### Records supplied

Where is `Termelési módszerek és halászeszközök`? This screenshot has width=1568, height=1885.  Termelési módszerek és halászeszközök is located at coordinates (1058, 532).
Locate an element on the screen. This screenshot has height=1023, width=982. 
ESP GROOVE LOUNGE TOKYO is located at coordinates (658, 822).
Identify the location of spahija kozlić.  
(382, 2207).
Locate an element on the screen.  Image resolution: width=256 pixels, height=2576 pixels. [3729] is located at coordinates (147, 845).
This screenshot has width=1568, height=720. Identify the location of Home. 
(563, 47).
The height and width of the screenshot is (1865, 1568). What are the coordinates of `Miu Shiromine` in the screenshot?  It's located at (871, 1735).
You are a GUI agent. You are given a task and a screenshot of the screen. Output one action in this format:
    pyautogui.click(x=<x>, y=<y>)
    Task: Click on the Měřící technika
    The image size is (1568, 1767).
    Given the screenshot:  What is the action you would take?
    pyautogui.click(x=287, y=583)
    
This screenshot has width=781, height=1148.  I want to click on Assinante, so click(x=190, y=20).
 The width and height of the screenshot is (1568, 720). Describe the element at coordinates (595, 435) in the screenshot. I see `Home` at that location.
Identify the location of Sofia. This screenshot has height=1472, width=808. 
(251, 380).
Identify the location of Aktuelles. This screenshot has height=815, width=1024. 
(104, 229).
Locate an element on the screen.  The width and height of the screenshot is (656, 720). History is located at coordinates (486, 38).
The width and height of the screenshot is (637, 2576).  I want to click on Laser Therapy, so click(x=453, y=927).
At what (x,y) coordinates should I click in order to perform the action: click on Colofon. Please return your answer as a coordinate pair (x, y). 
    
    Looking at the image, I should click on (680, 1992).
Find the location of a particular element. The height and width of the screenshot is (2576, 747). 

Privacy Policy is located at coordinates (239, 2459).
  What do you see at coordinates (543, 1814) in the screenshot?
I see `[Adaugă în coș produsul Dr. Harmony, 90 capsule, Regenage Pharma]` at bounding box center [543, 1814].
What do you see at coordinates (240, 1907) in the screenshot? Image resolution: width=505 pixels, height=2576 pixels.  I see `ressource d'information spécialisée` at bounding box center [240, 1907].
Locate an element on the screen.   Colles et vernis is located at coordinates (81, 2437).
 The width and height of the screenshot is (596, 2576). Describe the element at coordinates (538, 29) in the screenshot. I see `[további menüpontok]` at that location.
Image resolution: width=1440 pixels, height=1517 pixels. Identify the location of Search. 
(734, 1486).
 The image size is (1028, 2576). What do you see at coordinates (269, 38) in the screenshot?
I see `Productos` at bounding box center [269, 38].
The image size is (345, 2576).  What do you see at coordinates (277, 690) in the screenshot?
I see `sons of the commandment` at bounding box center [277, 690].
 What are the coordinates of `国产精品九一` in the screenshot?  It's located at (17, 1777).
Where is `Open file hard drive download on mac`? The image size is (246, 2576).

### Problem
Return only the count of lines in the listing above that hold the string "Where".

### Written response
2